The victims, P Jayaraj (58) and his son J Benicks (31), died after being subjected to hours of extreme torture at the Sattankulam police station in southern Tamil Nadu. Judge G Muthukumaran, while pronouncing the capital punishment, held that the gravity of the crime fell under the "rarest of rare" category.

The convicts sentenced to gallows include then inspector S Sridhar, sub-inspectors K Balakrishnan and P Raghu Ganesh, head constables S Murugan and A Samadurai, and constables M Muthuraja, S Chelladurai, X Thomas Francis, and S Vailmuthu. A tenth accused, special sub-inspector Paldurai, died of Covid-19 during the trial in August 2020.
The night of horror
The case dates back to June 19, 2020, during the height of the Covid-19 lockdown.
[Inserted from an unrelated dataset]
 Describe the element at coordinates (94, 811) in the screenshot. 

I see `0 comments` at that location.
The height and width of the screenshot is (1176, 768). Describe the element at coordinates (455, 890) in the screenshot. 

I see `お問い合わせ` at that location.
Jayaraj was picked up from his shop near the Kamaraj statue at 7:30 pm following a minor verbal altercation over lockdown timings. When his son, Benicks, rushed to the station to intervene, both were wrongfully confined.
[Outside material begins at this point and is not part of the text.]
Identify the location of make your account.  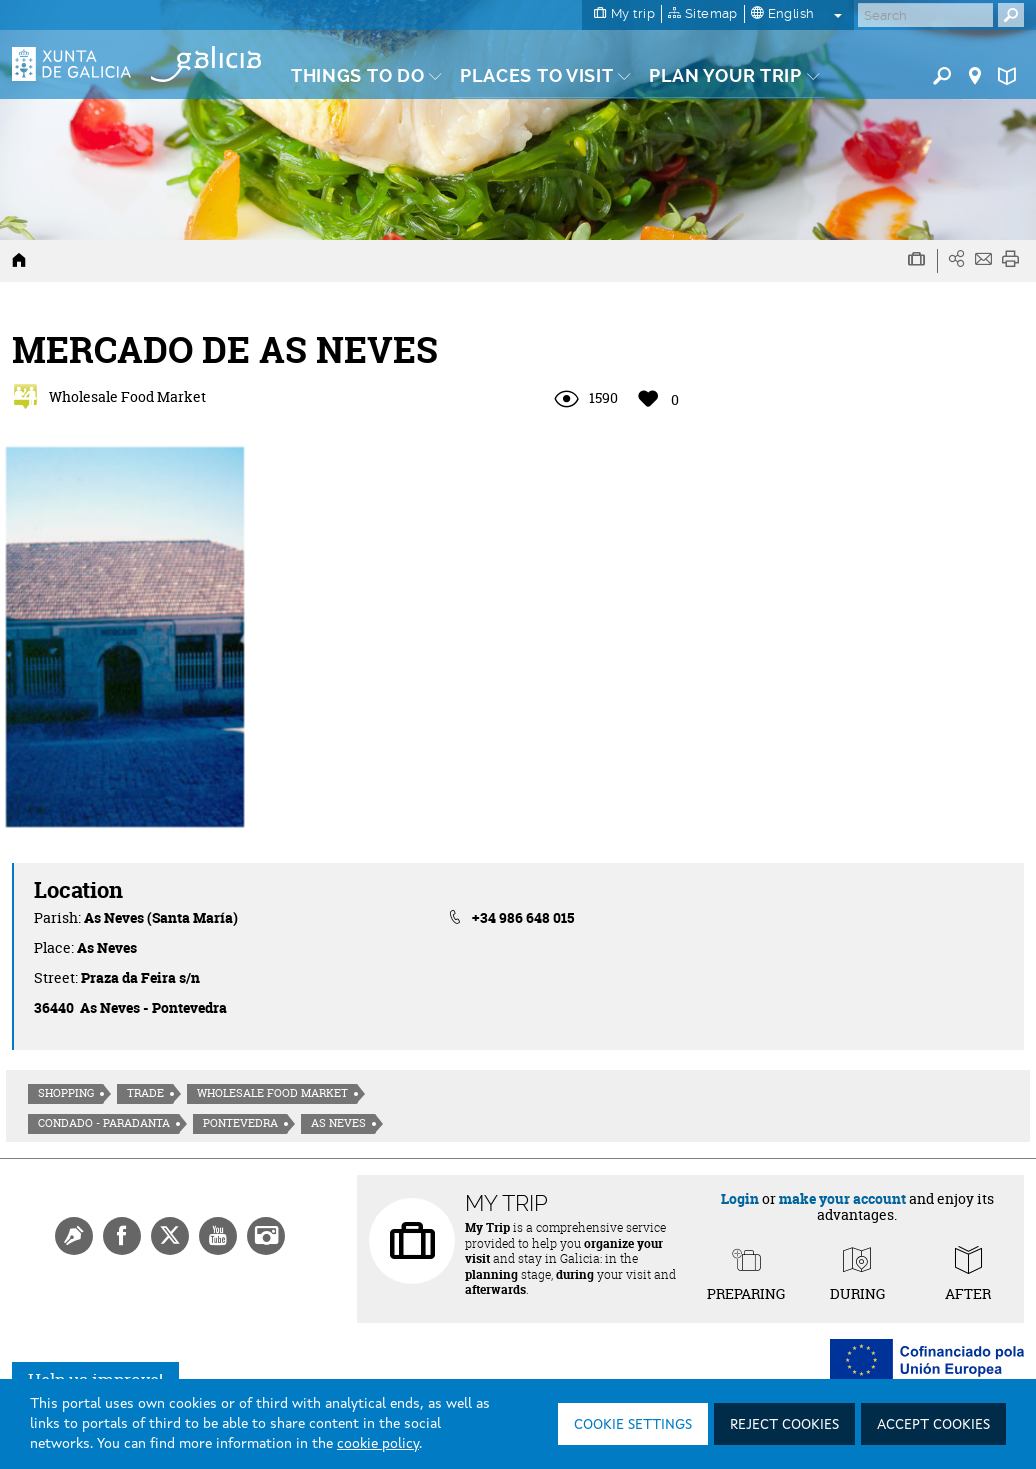 (842, 1198).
According to the CBI chargesheet, the police personnel hatched a criminal conspiracy to "teach them a lesson." The father and son were brutally assaulted throughout the night. In a chilling detail, investigators revealed that the victims were subsequently forced to clean their own blood from the station floor. To destroy evidence, a sanitation worker was later summoned to wash the premises, and the victims' blood-soaked clothes were discarded in a hospital dustbin.
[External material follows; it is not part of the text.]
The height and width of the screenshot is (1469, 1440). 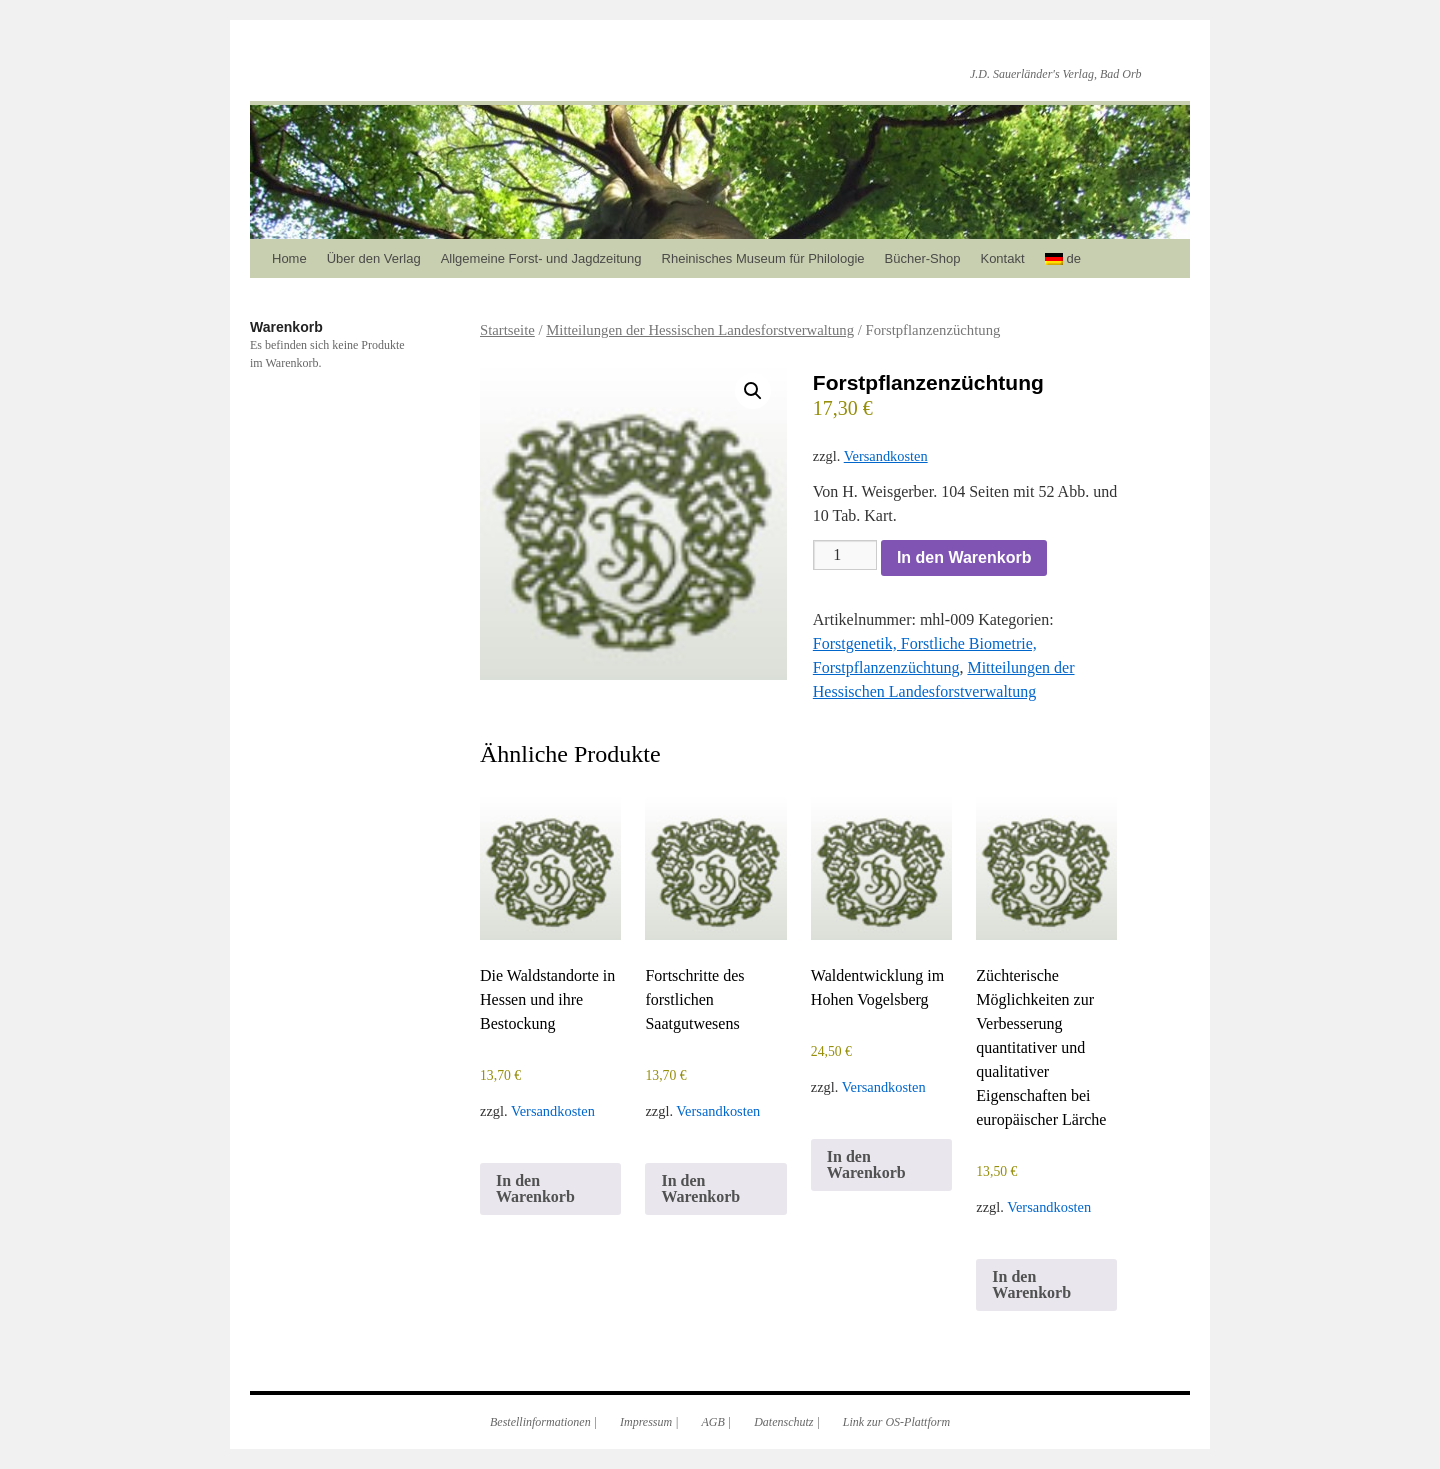 I want to click on In den Warenkorb [In den Warenkorb legen: „Fortschritte des forstlichen Saatgutwesens“], so click(x=700, y=1188).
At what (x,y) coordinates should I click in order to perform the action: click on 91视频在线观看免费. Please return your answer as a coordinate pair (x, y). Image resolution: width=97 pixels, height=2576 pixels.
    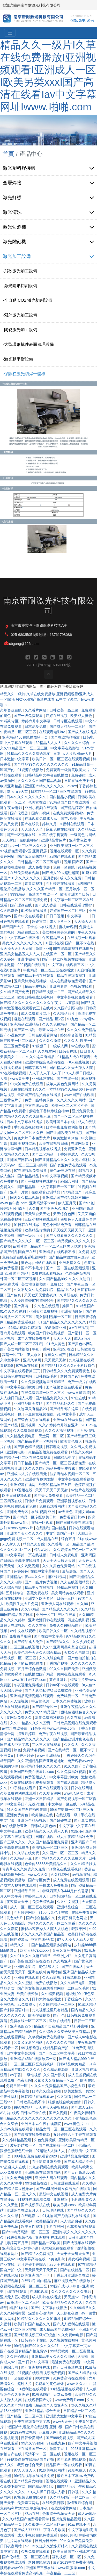     Looking at the image, I should click on (34, 2199).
Systemic failure and cover-up
The case gained national notoriety not just for the brutality of the violence, but for the apparent systemic collusion that followed. Despite their critical injuries, a "fit for remand" certificate was obtained through irregular means. Witnesses alleged that the magistrate remanded the duo with a mere gesture from a balcony without a proper physical examination of their condition.
Following their remand to the Kovilpatti sub-jail, Benicks succumbed to internal haemorrhaging on June 22, while his father, Jayaraj, passed away the following morning.
The legal battle
The deaths triggered massive protests across Tamil Nadu, forcing the Madurai Bench of the Madras High Court to take suo motu cognisance. Expressing a lack of faith in the local police, the court handed the probe to the CB-CID before the CBI took over. A crucial turning point in the trial was the testimony of a woman head constable, S Revathy, who braved intimidation to describe the night of torture to the judicial magistrate.
While the defence attempted various delay tactics and former inspector Sridhar even sought to turn approver—a plea dismissed by the court—the prosecution successfully established the murder charges.
The verdict is being seen as a rare and significant instance of the judiciary holding the police accountable for custodial violence, ending a five-year battle for justice led by the surviving family members.